It's a comic book. She's talking about a comic book, not me, I remind myself as I wrestle with the urge to grab her face and kiss her hard. I can hardly stay in my chair.
"So you think people can do bad things for good reasons?" I press, and I'm relieved she doesn't seem to notice how suspiciously anxious I am for her answer.
"Of course." She pauses, fries held in midair, thinking it through. "Yes." She nods, more convinced every second. "It happens all the time. And I'm in no place to judge. I'm always doing stupid things for stupid reasons, and I should know better."
I'm twisting her innocent confession and making it into something that applies to me and the idiot decisions I've been making for the last few years. The ones even I can't really come to terms with. She's talking about Magneto and her little accidental foray into arson.
This has nothing to do with the lifestyle I live and the sacrifices I have to make and keep making.
She won't be able to reconcile with them because even I have a hard time with it, and I have no choice but to do what needs to be done, like it or not.
Guilt and hopeless frustration rip through me like a wild dog pack on the scent of a kill.
"You ready to get outta here?" I ask, and she wordlessly sweeps the few scraps of leftover food and garbage into a pile, I throw it out, and we head to the car.
"Is this date over?" she asks when I have her door open.
Her feet hang half off the curb and she rocks back and forth, an inch away from me and then into the car interior, an inch closer and then back again.
"Completely your call."
I hold still, one hand on the car door, one on the roof, every nerve tensed to keep from kissing her right into the car, into the backseat, kissing her until it goes a lot damn further than kissing, to a place we can't get back from.
She sucks her bottom lip in and chews on it, and I have to hold back a groan, because I want to suck on that lip. I want to suck on her.
"I want to stay with you longer." It's so blunt, she can't possibly mean for it to be a come on, but I'm so turned on, I'm about to make a dent in my hood from gripping it so damn tight. "I have to be home by midnight or my grandparents will freak out. But that's hours away. Can we go somewhere?"
"Yeah. Yes. Of course."
I should kiss her. I want to, but this moment is damn close to perfect, and I don't want to mess with it.
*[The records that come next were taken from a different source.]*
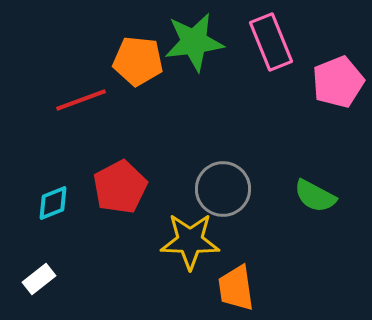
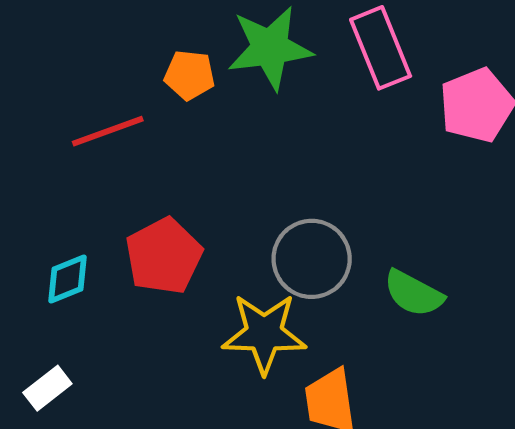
orange pentagon: (138, 61) -> (190, 75), size x0.7
green semicircle: (315, 196) -> (414, 293), moved

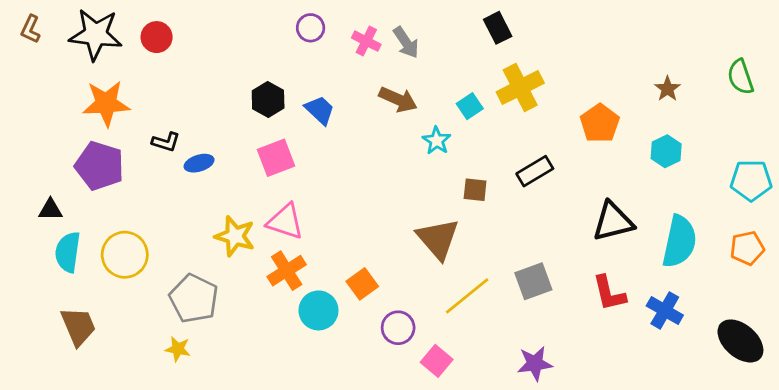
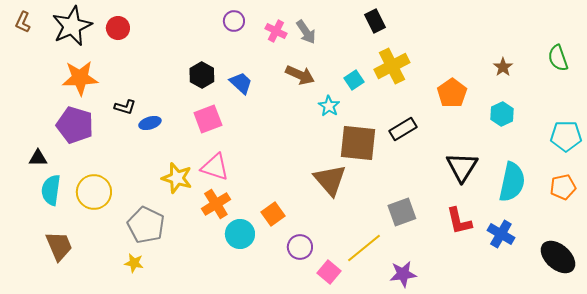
black star: (96, 34) -> (72, 26), turned -30
brown square: (475, 190) -> (358, 143), size x2.0
black triangle: (613, 222) -> (462, 167), turned -44
yellow line: (467, 296) -> (364, 248), moved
So, instead, I get in the car and we go.
The beach is half an hour away. I'd take her to my family's rental, but Remington has been stationed there in a Jack-and-pot coma for weeks.
She interrupts my thoughts, "My grandparents have a house right on the ocean." I nod and she programs the address in the GPS for me, then warns, "As long as we don't get crazy, we can hang out there."
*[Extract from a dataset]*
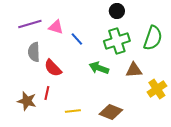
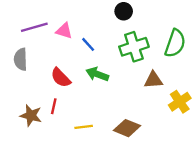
black circle: (117, 11) -> (124, 11), moved
gray semicircle: (34, 52) -> (21, 59), moved
green arrow: (99, 68) -> (97, 74), moved

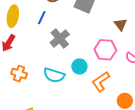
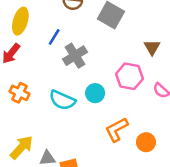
blue line: (42, 18) -> (54, 37), moved
orange L-shape: (101, 82) -> (117, 130), moved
"I'm not the fire-starter," I point out, and regret it instantly.
Nothing like setting everything to rights just to potentially piss her off a second later.
Her laugh starts out low and deep in her throat and bubbles through the whole car.
"Accidental fire-starter, asshole." She punches my shoulder and gives me a glare that's offset by a wide grin. "At least, lighting the orchard up was an accident."
The sound of her laughter makes me comfortable enough to ask. "So, what were you lighting up that night?"
She presses her hands over her eyes and moans, "It's too embarrassing."
She's kicked off her boots and peeled off her socks, and now she puts her little feet with their glittery-red-painted toenails on the dashboard.
I usually have a set-in-stone rule that no one puts anything on my dashboard, especially feet. But, for this girl, I'm willing to make major exceptions.
"Tell me. I won't laugh at you," I promise, watching as she gathers her hair up on top of her head and makes this messy bun.
"I'll tell you mine if you tell me yours," she singsongs, letting all that hair swirl around her shoulders in long, sexy pieces that brush into the deep v-neck of her shirt and the soft press of her tits.
"Mine?" I push the pedal to the floor, speeding past the clumps of marsh grass and white sandy dunes, then let up and relax. I need to keep cool, keep my head, but it’s not easy with her around. "Mine isn't exactly mine. It's complicated."
She picks her foot up and points at me with her toes, making the glitter sparkle.
"Everything with you is complicated." I try to smile, but it's panicky. She really has no idea just how true that is. "Well, I'm an open book. I was burning a pile of crap from my ex-boyfriend. He spent the summers with his grandparents, so I wanted him to see the bonfire and me and really get a handle on what a dumbass he was and what he lost when I dumped his sorry ass. I know, it was totally melodramatic, but I was a little bit drunk and really emotional that night, so I’m not apologizing for it. Anyway, of course, I forgot that he was partying with his stupid friends since he just got out of jail and all. So it was just his grandparents, but his grandfather had put all this pesticide down that morning, and apparently it was super flammable. And I might have been a wee bit drunker than I felt, so I wasn't any help in putting it out."